(Page-level text extractions)
----------

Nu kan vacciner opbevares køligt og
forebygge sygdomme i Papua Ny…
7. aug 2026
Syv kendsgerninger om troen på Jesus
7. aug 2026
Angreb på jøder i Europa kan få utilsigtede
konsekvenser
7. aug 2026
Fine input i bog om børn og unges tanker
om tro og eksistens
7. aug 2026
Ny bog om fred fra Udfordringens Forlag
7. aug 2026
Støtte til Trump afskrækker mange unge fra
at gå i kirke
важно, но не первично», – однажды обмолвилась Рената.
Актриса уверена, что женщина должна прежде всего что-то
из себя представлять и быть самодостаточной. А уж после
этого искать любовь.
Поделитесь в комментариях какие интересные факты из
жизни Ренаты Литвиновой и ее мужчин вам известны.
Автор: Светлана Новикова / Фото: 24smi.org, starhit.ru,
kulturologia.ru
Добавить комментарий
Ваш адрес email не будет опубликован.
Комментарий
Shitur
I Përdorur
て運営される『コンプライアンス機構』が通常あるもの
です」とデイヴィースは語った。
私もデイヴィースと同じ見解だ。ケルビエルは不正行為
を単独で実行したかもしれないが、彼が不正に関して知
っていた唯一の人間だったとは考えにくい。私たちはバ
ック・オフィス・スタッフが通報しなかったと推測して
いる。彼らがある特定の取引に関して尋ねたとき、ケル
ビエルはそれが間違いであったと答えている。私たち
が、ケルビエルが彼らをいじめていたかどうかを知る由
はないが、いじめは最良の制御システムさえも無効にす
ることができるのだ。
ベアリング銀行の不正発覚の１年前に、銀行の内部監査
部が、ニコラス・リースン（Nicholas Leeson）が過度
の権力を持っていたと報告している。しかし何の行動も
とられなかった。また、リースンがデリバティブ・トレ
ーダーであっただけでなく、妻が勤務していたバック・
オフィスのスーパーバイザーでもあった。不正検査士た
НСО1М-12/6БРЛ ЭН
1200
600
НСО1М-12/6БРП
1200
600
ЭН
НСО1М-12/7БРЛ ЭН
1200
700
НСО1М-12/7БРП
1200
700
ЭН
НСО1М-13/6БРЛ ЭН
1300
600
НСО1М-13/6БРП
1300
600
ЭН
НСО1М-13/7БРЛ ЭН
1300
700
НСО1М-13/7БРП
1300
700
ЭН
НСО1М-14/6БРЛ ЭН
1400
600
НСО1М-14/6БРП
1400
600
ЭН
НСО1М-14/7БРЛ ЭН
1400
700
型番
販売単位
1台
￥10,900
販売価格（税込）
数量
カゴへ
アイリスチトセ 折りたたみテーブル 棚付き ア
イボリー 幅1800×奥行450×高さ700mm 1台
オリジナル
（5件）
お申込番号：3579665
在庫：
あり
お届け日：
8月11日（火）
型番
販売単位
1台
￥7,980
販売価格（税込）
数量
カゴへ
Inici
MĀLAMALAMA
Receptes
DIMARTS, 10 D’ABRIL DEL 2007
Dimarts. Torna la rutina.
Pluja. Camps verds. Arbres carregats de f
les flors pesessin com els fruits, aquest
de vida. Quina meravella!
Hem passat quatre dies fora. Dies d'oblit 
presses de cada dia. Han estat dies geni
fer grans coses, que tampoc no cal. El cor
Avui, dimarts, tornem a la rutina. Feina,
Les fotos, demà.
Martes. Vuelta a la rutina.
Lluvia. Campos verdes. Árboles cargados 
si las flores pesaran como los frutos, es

----------

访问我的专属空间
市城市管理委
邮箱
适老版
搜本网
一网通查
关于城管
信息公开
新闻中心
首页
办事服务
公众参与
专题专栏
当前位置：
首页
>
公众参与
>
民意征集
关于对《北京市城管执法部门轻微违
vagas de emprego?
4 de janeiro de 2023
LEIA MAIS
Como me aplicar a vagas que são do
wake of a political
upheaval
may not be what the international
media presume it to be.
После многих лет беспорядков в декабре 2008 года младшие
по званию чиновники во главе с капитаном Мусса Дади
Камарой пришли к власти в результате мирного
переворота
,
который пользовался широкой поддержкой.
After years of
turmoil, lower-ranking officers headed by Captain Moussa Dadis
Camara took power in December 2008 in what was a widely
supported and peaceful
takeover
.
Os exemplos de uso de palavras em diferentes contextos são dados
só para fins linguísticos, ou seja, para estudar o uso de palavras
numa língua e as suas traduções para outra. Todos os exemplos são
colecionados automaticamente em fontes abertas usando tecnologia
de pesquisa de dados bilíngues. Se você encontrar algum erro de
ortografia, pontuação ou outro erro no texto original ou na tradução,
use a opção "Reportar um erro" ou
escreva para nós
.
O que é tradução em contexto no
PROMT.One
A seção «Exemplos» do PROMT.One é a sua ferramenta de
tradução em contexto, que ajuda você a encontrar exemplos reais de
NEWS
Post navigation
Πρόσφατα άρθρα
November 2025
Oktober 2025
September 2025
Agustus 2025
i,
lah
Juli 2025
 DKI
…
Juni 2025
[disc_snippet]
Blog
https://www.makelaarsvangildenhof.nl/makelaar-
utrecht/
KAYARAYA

----------

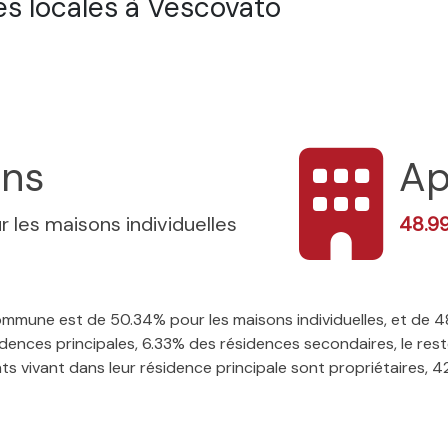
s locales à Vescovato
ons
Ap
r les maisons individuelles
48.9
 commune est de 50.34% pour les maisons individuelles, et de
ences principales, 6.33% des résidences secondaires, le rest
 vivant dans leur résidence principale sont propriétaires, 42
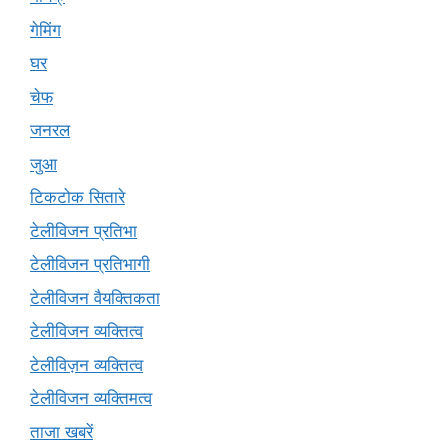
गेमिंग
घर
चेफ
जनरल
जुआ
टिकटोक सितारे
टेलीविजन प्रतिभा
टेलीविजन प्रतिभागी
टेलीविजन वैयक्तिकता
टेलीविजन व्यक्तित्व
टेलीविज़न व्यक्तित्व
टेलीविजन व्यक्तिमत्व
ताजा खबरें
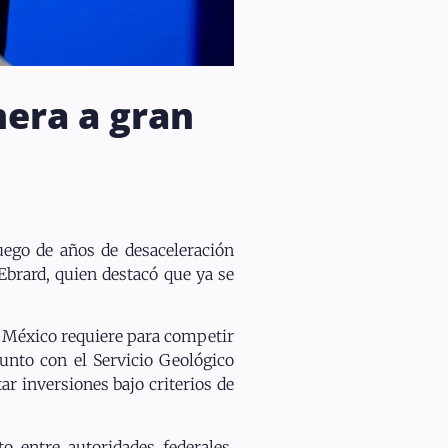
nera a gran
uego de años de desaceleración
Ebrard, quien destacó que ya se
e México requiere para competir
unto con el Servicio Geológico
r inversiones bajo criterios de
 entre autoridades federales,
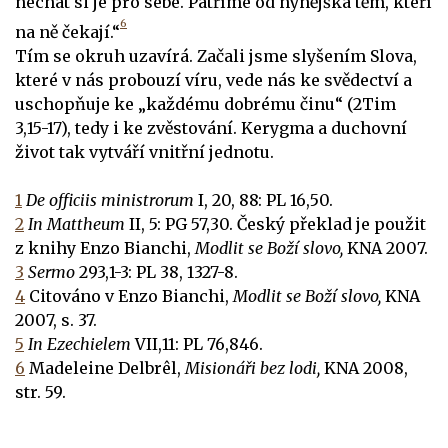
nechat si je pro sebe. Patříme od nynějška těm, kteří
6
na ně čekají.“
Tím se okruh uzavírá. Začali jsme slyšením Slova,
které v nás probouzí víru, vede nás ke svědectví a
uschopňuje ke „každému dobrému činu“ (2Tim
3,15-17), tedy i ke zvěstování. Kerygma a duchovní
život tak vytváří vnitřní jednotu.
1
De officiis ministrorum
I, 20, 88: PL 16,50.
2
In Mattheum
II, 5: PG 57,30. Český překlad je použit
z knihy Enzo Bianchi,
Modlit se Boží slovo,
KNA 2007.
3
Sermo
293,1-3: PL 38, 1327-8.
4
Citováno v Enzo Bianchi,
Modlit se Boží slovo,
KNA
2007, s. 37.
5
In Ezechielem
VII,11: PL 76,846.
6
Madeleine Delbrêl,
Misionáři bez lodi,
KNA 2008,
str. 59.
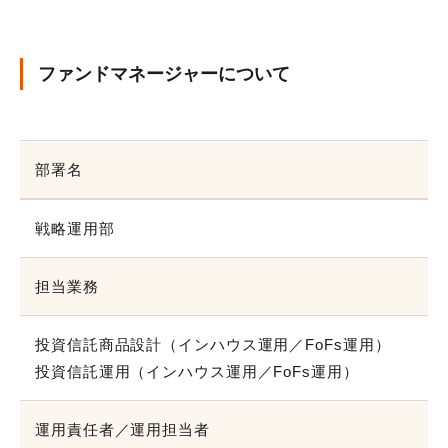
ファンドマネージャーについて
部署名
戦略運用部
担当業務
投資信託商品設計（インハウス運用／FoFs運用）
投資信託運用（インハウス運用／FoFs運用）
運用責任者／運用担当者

----------

*Required work*
Pull every line that holds the string "palavras" out of the records.

*Expected answer*
Os exemplos de uso de palavras em diferentes contextos são dados
só para fins linguísticos, ou seja, para estudar o uso de palavras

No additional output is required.